• _TASK GOAL_: Please copy the data below exactly; none of the pictures in it belong in the copy.

★ ★ ★ ★ ★ ★ ★

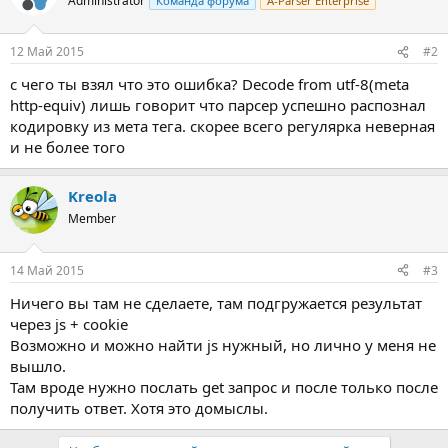
Administrator
Команда форума
A-Parser Enterprise
12 Май 2015
#2
c чего ты взял что это ошибка? Decode from utf-8(meta
http-equiv) лишь говорит что парсер успешно распознал
кодировку из мета тега. скорее всего регулярка неверная
и не более того
Kreola
Member
14 Май 2015
#3
Ничего вы там не сделаете, там подгружается результат
через js + cookie
Возможно и можно найти js нужный, но лично у меня не
вышло.
Там вроде нужно послать get запрос и после только после
получить ответ. Хотя это домыслы.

★ ★ ★ ★ ★ ★ ★

• _RESULT_:
Administrator
Команда форума
A-Parser Enterprise
12 Май 2015
#2
c чего ты взял что это ошибка? Decode from utf-8(meta
http-equiv) лишь говорит что парсер успешно распознал
кодировку из мета тега. скорее всего регулярка неверная
и не более того
Kreola
Member
14 Май 2015
#3
Ничего вы там не сделаете, там подгружается результат
через js + cookie
Возможно и можно найти js нужный, но лично у меня не
вышло.
Там вроде нужно послать get запрос и после только после
получить ответ. Хотя это домыслы.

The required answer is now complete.